= Beginning of Section =

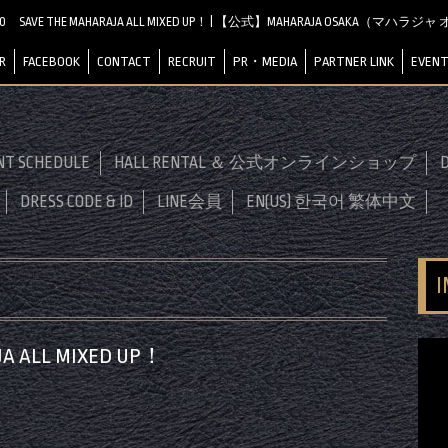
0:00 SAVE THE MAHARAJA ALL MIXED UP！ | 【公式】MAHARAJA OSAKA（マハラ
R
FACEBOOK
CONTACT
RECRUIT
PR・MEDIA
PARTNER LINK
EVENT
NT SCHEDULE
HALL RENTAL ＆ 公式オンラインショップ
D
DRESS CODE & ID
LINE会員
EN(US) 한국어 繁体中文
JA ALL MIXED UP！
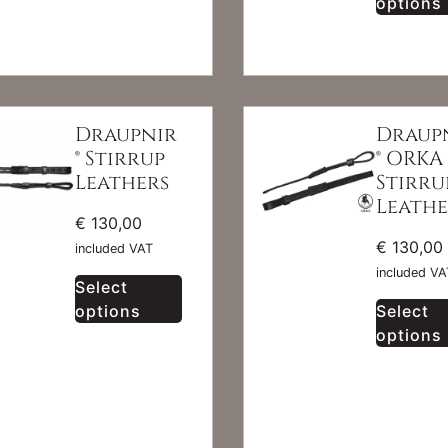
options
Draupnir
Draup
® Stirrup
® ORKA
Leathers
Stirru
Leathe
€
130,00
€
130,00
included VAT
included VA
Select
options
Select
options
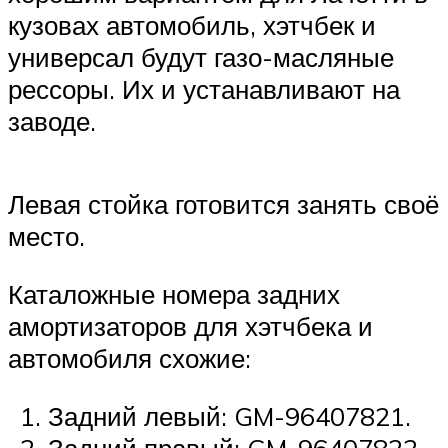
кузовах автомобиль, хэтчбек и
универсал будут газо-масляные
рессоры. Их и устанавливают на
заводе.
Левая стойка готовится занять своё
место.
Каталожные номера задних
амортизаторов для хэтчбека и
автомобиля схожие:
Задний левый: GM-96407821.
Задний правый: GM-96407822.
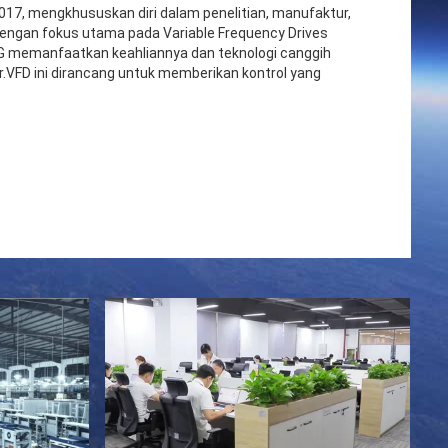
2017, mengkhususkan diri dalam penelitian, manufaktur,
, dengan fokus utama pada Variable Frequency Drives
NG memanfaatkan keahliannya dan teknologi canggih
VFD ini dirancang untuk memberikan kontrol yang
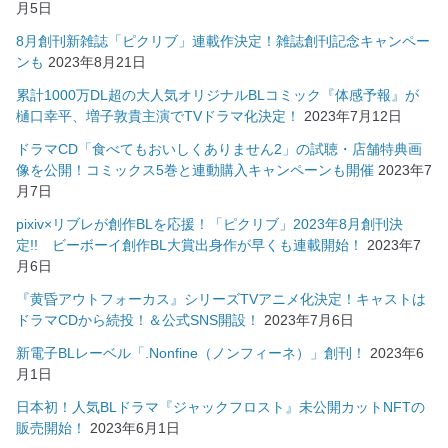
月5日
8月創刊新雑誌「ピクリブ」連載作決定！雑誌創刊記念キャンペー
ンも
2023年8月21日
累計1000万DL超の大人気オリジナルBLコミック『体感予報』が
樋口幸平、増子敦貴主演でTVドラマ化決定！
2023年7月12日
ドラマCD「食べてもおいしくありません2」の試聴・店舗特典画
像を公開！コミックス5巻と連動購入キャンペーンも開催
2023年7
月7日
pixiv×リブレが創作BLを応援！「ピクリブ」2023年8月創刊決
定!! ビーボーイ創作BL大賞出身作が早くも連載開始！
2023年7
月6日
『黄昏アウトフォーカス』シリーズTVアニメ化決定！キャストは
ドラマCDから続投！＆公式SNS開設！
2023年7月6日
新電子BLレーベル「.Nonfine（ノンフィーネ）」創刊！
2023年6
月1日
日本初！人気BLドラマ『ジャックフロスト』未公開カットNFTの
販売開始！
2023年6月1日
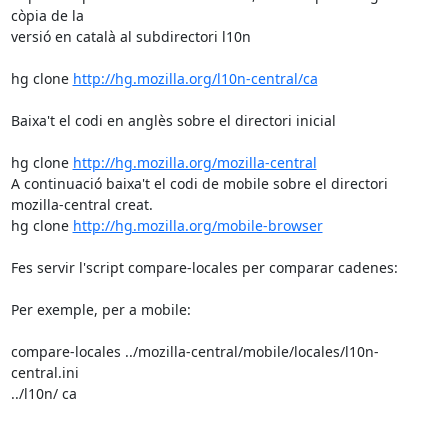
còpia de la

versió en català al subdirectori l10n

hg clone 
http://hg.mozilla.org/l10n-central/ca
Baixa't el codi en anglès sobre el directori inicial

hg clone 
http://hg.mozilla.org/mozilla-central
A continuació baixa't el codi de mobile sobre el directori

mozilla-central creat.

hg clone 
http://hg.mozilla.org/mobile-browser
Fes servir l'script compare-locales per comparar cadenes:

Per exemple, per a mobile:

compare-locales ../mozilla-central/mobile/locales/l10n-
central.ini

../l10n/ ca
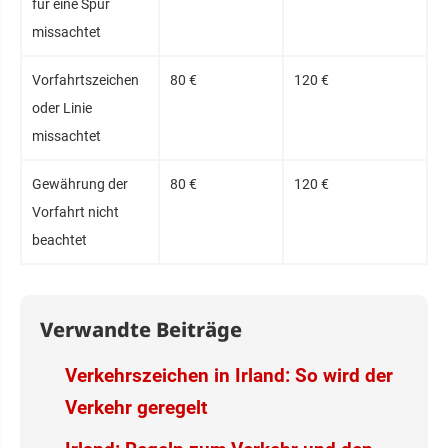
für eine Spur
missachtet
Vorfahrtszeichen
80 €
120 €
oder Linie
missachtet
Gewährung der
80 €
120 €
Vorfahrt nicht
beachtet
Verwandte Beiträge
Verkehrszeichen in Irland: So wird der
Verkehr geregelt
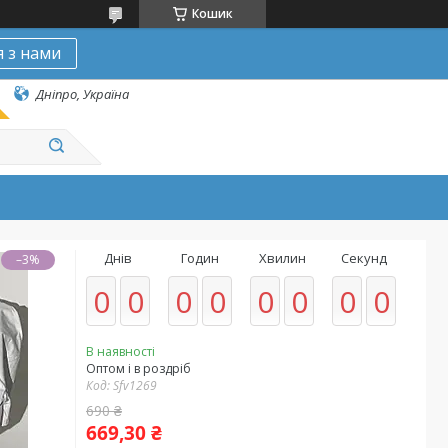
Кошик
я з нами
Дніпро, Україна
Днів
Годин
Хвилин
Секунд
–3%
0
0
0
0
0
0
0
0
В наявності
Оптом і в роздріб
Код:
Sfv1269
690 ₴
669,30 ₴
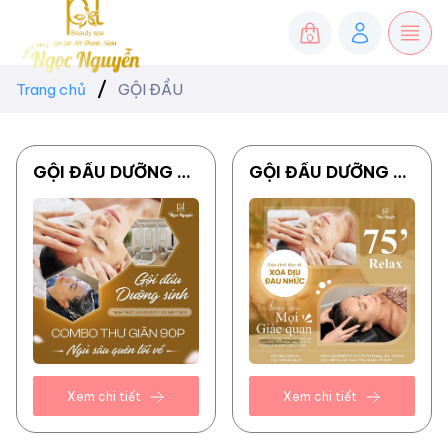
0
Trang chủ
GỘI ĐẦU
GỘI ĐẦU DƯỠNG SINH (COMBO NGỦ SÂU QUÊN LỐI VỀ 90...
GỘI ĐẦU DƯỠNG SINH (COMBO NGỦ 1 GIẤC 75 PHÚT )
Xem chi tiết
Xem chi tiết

= End of Section =

### Task
Quote all the records verbatim, dropping any pictures from your copy.

### Response below
0:00 SAVE THE MAHARAJA ALL MIXED UP！ | 【公式】MAHARAJA OSAKA（マハラ
R
FACEBOOK
CONTACT
RECRUIT
PR・MEDIA
PARTNER LINK
EVENT
NT SCHEDULE
HALL RENTAL ＆ 公式オンラインショップ
D
DRESS CODE & ID
LINE会員
EN(US) 한국어 繁体中文
JA ALL MIXED UP！
options
Draupnir
Draup
® Stirrup
® ORKA
Leathers
Stirru
Leathe
€
130,00
€
130,00
included VAT
included VA
Select
options
Select
options
кузовах автомобиль, хэтчбек и
универсал будут газо-масляные
рессоры. Их и устанавливают на
заводе.
Левая стойка готовится занять своё
место.
Каталожные номера задних
амортизаторов для хэтчбека и
автомобиля схожие:
Задний левый: GM-96407821.
Задний правый: GM-96407822.
2017, mengkhususkan diri dalam penelitian, manufaktur,
, dengan fokus utama pada Variable Frequency Drives
NG memanfaatkan keahliannya dan teknologi canggih
VFD ini dirancang untuk memberikan kontrol yang
月5日
8月創刊新雑誌「ピクリブ」連載作決定！雑誌創刊記念キャンペー
ンも
2023年8月21日
累計1000万DL超の大人気オリジナルBLコミック『体感予報』が
樋口幸平、増子敦貴主演でTVドラマ化決定！
2023年7月12日
ドラマCD「食べてもおいしくありません2」の試聴・店舗特典画
像を公開！コミックス5巻と連動購入キャンペーンも開催
2023年7
月7日
pixiv×リブレが創作BLを応援！「ピクリブ」2023年8月創刊決
定!! ビーボーイ創作BL大賞出身作が早くも連載開始！
2023年7
月6日
『黄昏アウトフォーカス』シリーズTVアニメ化決定！キャストは
ドラマCDから続投！＆公式SNS開設！
2023年7月6日
新電子BLレーベル「.Nonfine（ノンフィーネ）」創刊！
2023年6
月1日
日本初！人気BLドラマ『ジャックフロスト』未公開カットNFTの
販売開始！
2023年6月1日
còpia de la

versió en català al subdirectori l10n

hg clone 
http://hg.mozilla.org/l10n-central/ca
Baixa't el codi en anglès sobre el directori inicial

hg clone 
http://hg.mozilla.org/mozilla-central
A continuació baixa't el codi de mobile sobre el directori

mozilla-central creat.

hg clone 
http://hg.mozilla.org/mobile-browser
Fes servir l'script compare-locales per comparar cadenes:

Per exemple, per a mobile:

compare-locales ../mozilla-central/mobile/locales/l10n-
central.ini

../l10n/ ca
für eine Spur
missachtet
Vorfahrtszeichen
80 €
120 €
oder Linie
missachtet
Gewährung der
80 €
120 €
Vorfahrt nicht
beachtet
Verwandte Beiträge
Verkehrszeichen in Irland: So wird der
Verkehr geregelt
Кошик
я з нами
Дніпро, Україна
Днів
Годин
Хвилин
Секунд
–3%
0
0
0
0
0
0
0
0
В наявності
Оптом і в роздріб
Код:
Sfv1269
690 ₴
669,30 ₴
0
Trang chủ
GỘI ĐẦU
GỘI ĐẦU DƯỠNG SINH (COMBO NGỦ SÂU QUÊN LỐI VỀ 90...
GỘI ĐẦU DƯỠNG SINH (COMBO NGỦ 1 GIẤC 75 PHÚT )
Xem chi tiết
Xem chi tiết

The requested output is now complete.